A leg fails when its reaction exceeds the critical value $m_0 g /4$, since at the threshold case of a central load $m_0$, symmetry implies equal sharing among four legs.
Derivation
For a mass $m_0$ placed at the center $(x,y)=(0,0)$, each leg carries a force $m_0 g /4$, which defines the maximum allowable reaction per leg. For a general mass $m=m_0/2$, the reactions become
$$R_{\pm,\pm} = \frac{m_0 g}{8}\left(1 \pm \frac{x}{a}\right)\left(1 \pm \frac{y}{a}\right).$$
The safety condition requires that for all four legs,
$$\frac{m_0 g}{8}\left(1 \pm \frac{x}{a}\right)\left(1 \pm \frac{y}{a}\right) \le \frac{m_0 g}{4}.$$
Dividing by $m_0 g /8$ gives
$$\left(1 \pm \frac{x}{a}\right)\left(1 \pm \frac{y}{a}\right) \le 2.$$
The most heavily loaded leg corresponds to the choice of signs matching the signs of $x$ and $y$, since this maximizes both linear factors simultaneously. The maximal reaction is therefore
$$R_{\max} = \frac{m_0 g}{8}\left(1 + \frac{|x|}{a}\right)\left(1 + \frac{|y|}{a}\right).$$
The safety condition reduces to
$$\left(1 + \frac{|x|}{a}\right)\left(1 + \frac{|y|}{a}\right) \le 2.$$
Expanding this inequality yields
$$1 + \frac{|x|}{a} + \frac{|y|}{a} + \frac{|x||y|}{a^2} \le 2,$$
which simplifies to
$$\frac{|x|}{a} + \frac{|y|}{a} + \frac{|x||y|}{a^2} \le 1.$$
This inequality defines the admissible region on the tabletop.
Result
The set of safe positions satisfies
$$\left(1 + \frac{|x|}{a}\right)\left(1 + \frac{|y|}{a}\right) \le 2.$$
Equivalently,
$$\frac{|x|}{a} + \frac{|y|}{a} + \frac{|x||y|}{a^2} \le 1.$$
The admissible region is
$$\boxed{\left{(x,y): |x|,|y|\le a,\ \left(1 + \frac{|x|}{a}\right)\left(1 + \frac{|y|}{a}\right) \le 2 \right}}.$$
Sanity Checks
At the center, $x=0$ and $y=0$ gives $(1)(1)=1\le 2$, which corresponds to a load $m_0/2$ safely below the failure threshold.

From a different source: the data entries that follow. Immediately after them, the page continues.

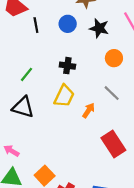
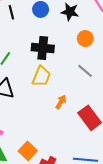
black cross: (67, 66) -> (43, 48), size x1.5
orange arrow: (89, 110) -> (61, 102), moved

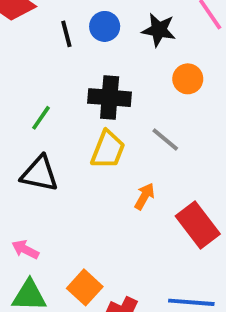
black line: (11, 12) -> (66, 34), moved
gray line: (85, 71) -> (165, 140), moved

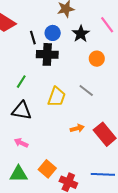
black star: (159, 30) -> (81, 34), turned 30
black cross: (110, 98) -> (47, 54), moved
orange arrow: (145, 196) -> (77, 128), moved, turned 48
pink arrow: (25, 249) -> (21, 143), moved

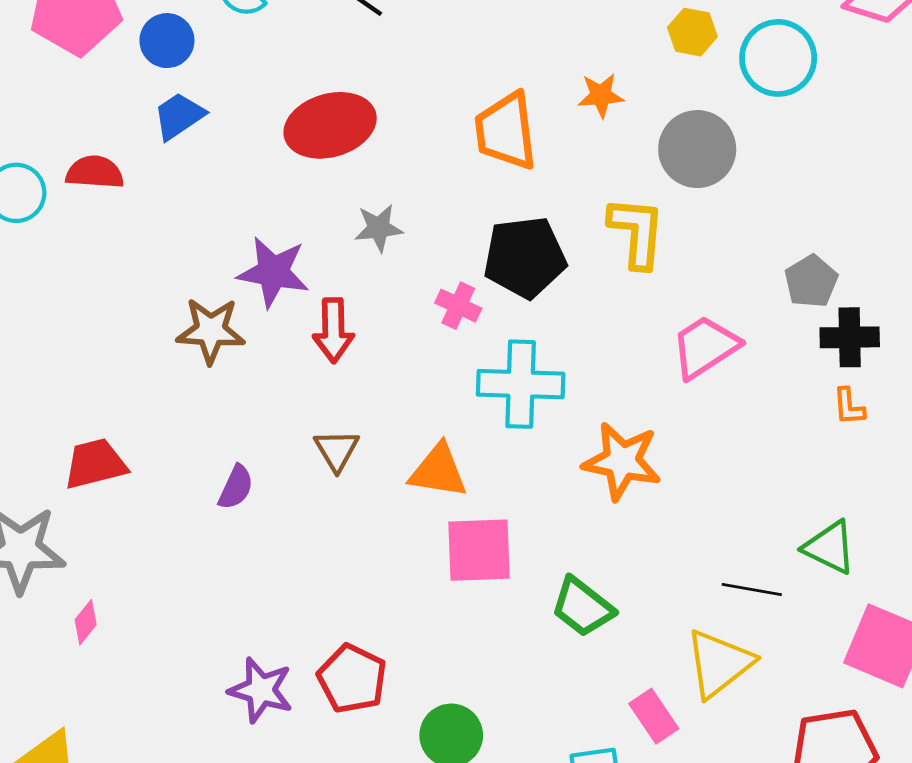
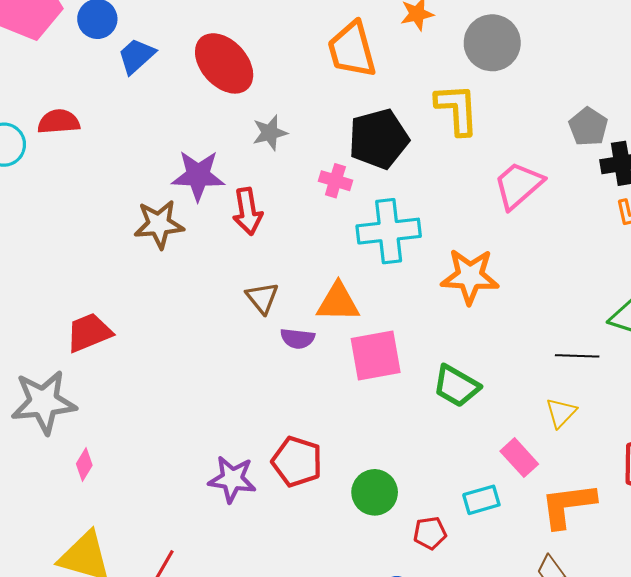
blue trapezoid: (179, 116) -> (136, 56), moved
red ellipse: (330, 125) -> (224, 63), turned 72
purple semicircle: (236, 487) -> (297, 339), moved, turned 80
pink diamond: (86, 622) -> (84, 465), moved
yellow triangle: (719, 663) -> (561, 413), size x0.6

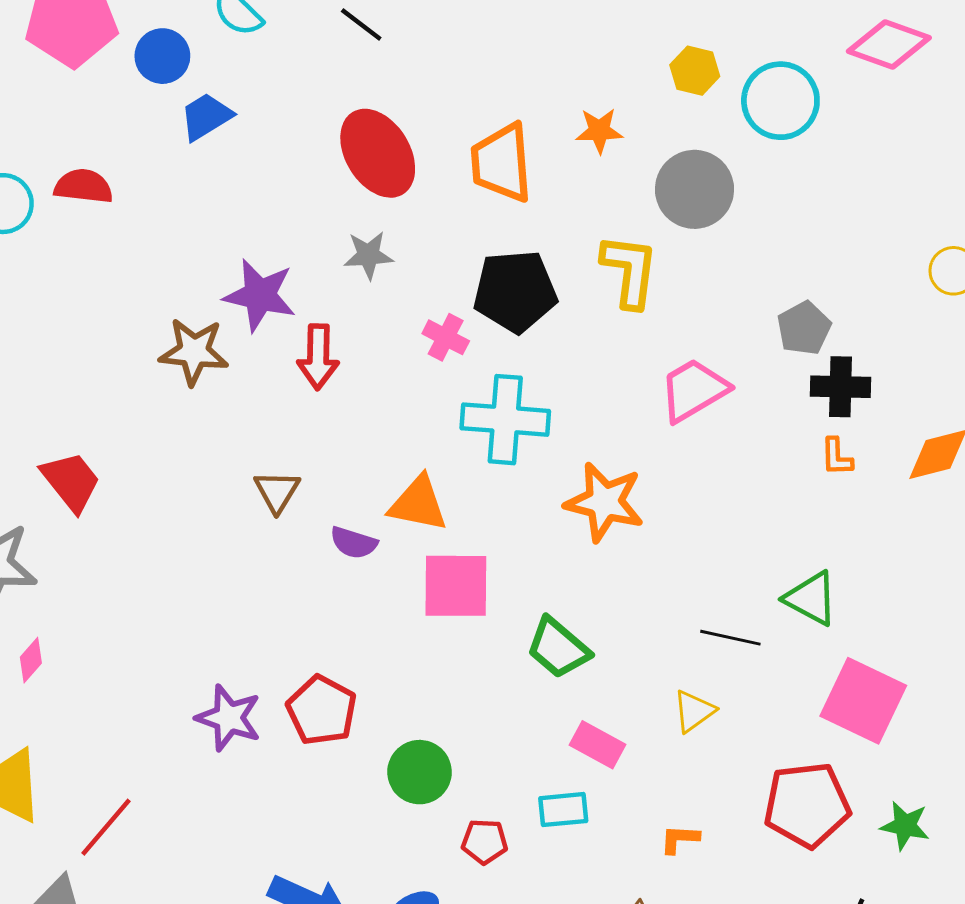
red ellipse: (224, 63) -> (378, 153), moved
brown triangle: (262, 298) -> (277, 491), moved
red trapezoid: (89, 333) -> (71, 481), turned 63
pink rectangle: (519, 458) -> (598, 745), moved, turned -30
orange L-shape: (568, 505) -> (680, 839), size x0.5

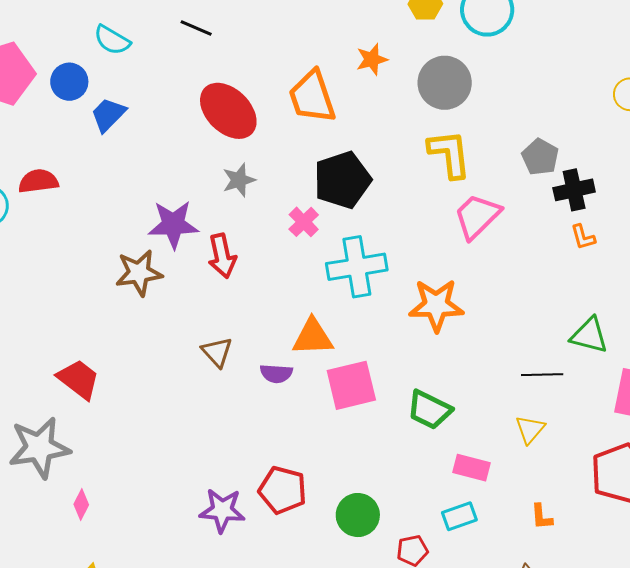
yellow L-shape: (630, 271) -> (449, 154), moved
pink cross: (446, 337) -> (304, 222), turned 32
orange L-shape: (680, 839) -> (542, 517), turned -84

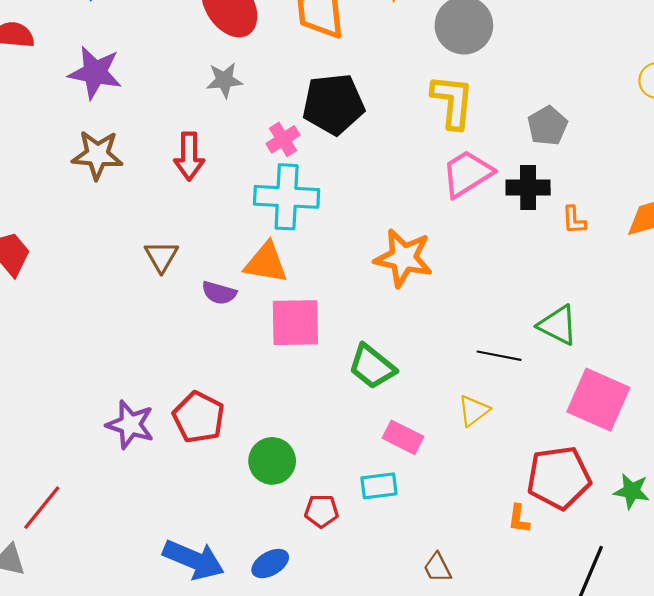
black cross: (574, 190) -> (528, 187), moved
purple star: (173, 224) -> (95, 73), moved
cyan cross: (357, 267) -> (287, 197), moved
orange L-shape: (542, 517) -> (519, 519), moved

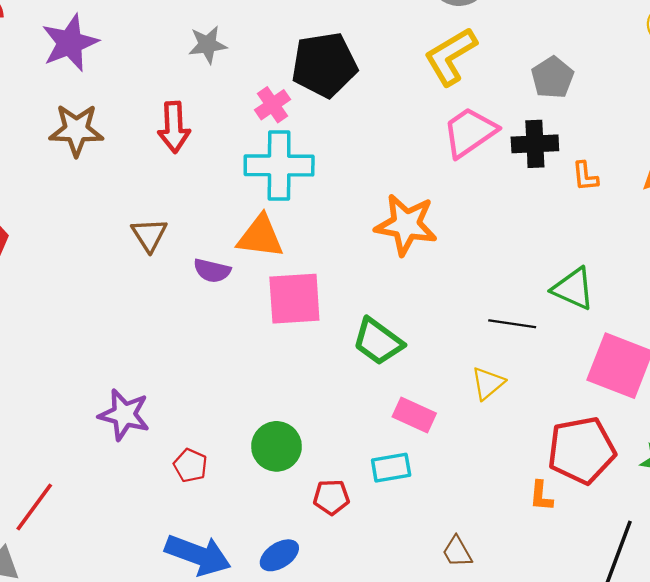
purple star: (95, 73) -> (70, 43), turned -30
yellow L-shape: (452, 101) -> (451, 56), turned -124
red pentagon: (199, 417) -> (190, 465), moved, size x0.6

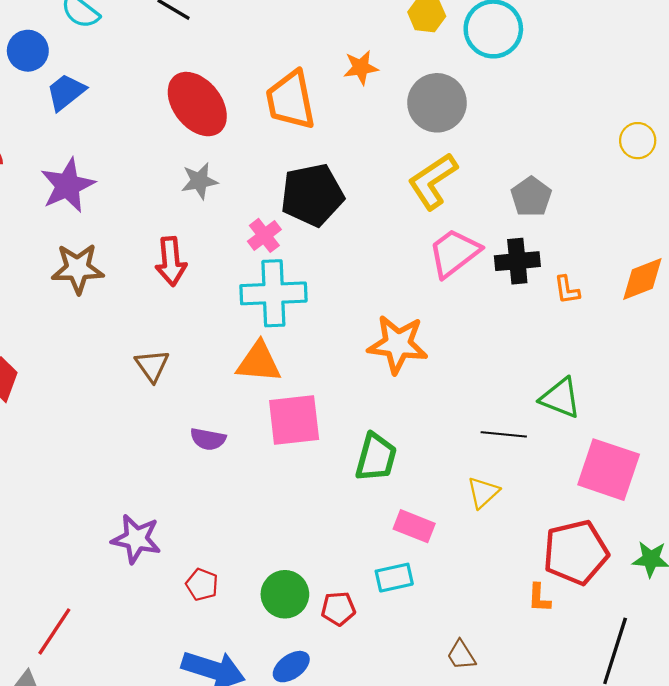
purple semicircle: (212, 271) -> (208, 439), moved
green trapezoid: (378, 341) -> (376, 457), turned -108
green circle: (276, 446) -> (285, 594), moved

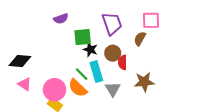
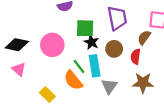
red semicircle: (123, 62) -> (136, 57), moved
pink circle: (54, 90) -> (52, 45), moved

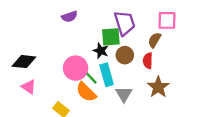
green square: (85, 28) -> (111, 37), moved
pink circle: (52, 45) -> (76, 68), moved
brown star: (143, 83) -> (158, 87), turned -30

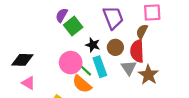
purple semicircle: (69, 17) -> (62, 15), turned 144
green square: (111, 37) -> (73, 26), moved, turned -30
red semicircle: (148, 61) -> (137, 51), size x1.5
gray triangle: (124, 94) -> (129, 68), moved

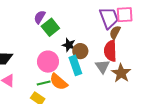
purple trapezoid: (113, 18) -> (109, 18), moved
brown circle: (115, 47) -> (80, 51), moved
green line: (85, 70) -> (44, 83), moved, turned -56

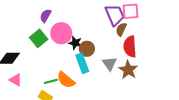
green square: (50, 27) -> (39, 38), moved
red semicircle: (110, 51) -> (130, 47), moved
pink circle: (48, 62) -> (61, 33), moved

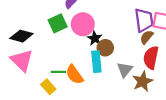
pink triangle: (16, 80) -> (22, 60), size x1.6

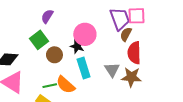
pink circle: (83, 24) -> (85, 34), moved
brown circle: (105, 48) -> (54, 55), moved
brown star: (143, 81) -> (131, 77), turned -30

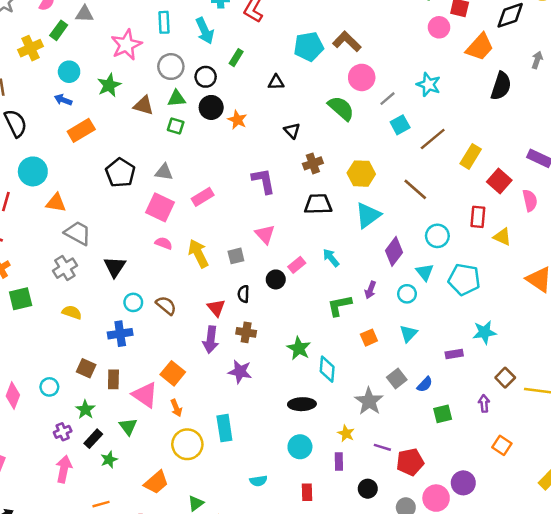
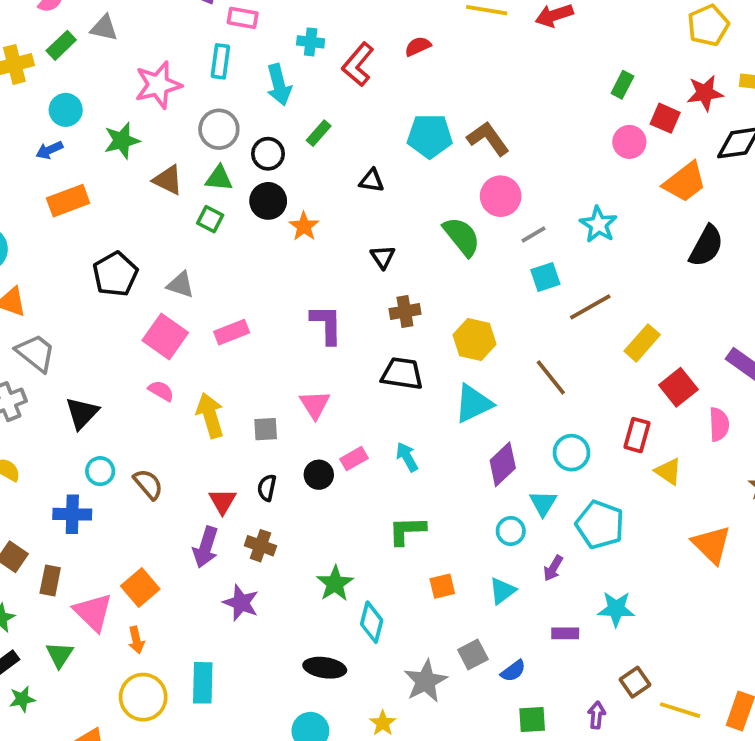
blue arrow: (63, 100) -> (49, 150), turned -56
purple arrow: (370, 290) -> (553, 568), moved

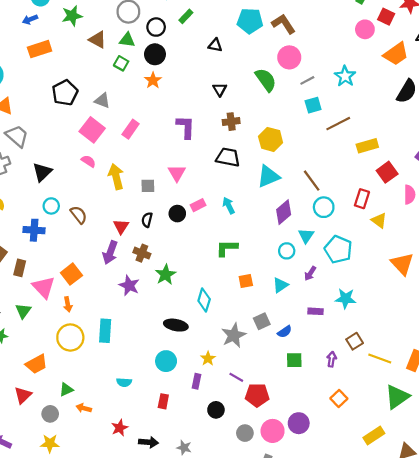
orange star: (304, 226) -> (153, 80), moved
pink rectangle: (232, 332) -> (131, 129), turned -36
yellow rectangle: (642, 343) -> (367, 146), turned 30
brown line: (551, 377) -> (312, 181), moved
green star: (335, 584) -> (166, 275), moved

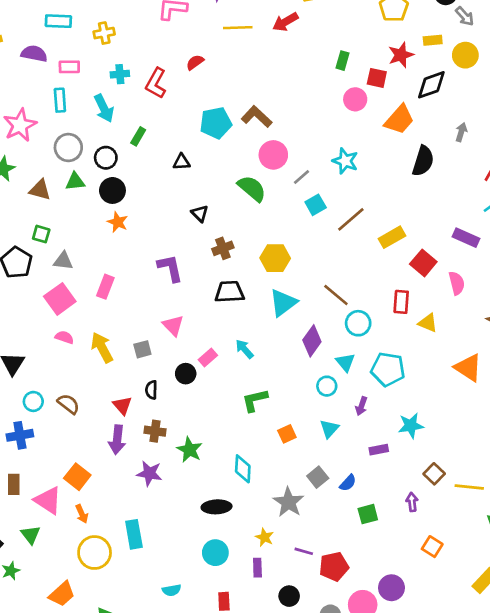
green square: (121, 63) -> (41, 234), moved
pink square: (92, 130) -> (60, 299), turned 30

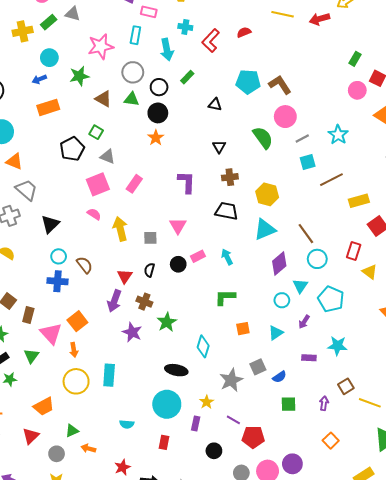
blue cross: (20, 435) -> (58, 281), moved
cyan circle: (215, 553) -> (167, 404), size x1.4

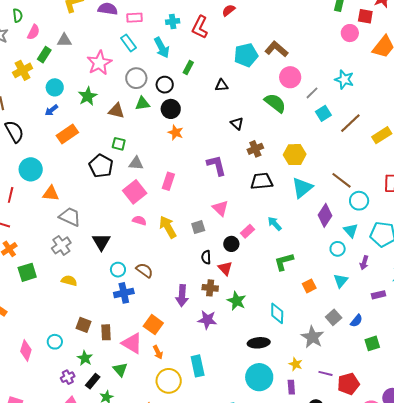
cyan rectangle: (135, 35) -> (129, 43), turned -30
red triangle: (125, 276) -> (225, 268), moved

At the edge midpoint, $x=a$ and $y=0$ yields $(2)(1)=2$, which saturates the inequality and corresponds to a marginal case where one leg reaches the critical load $m_0 g /4$.
At a corner, $x=a$ and $y=a$ gives $(2)(2)=4>2$, which violates the condition and predicts failure, consistent with the strong concentration of load onto a single leg.
Dimensional consistency holds since all terms in the inequalities are dimensionless ratios of coordinates to the table half-side $a$. The reaction formula preserves units of force $mg$, ensuring correct scaling of the failure condition. The most sensitive point for error is the identification of the maximal-loaded leg, since an incorrect choice of sign combination would underestimate the peak reaction and enlarge the admissible region incorrectly.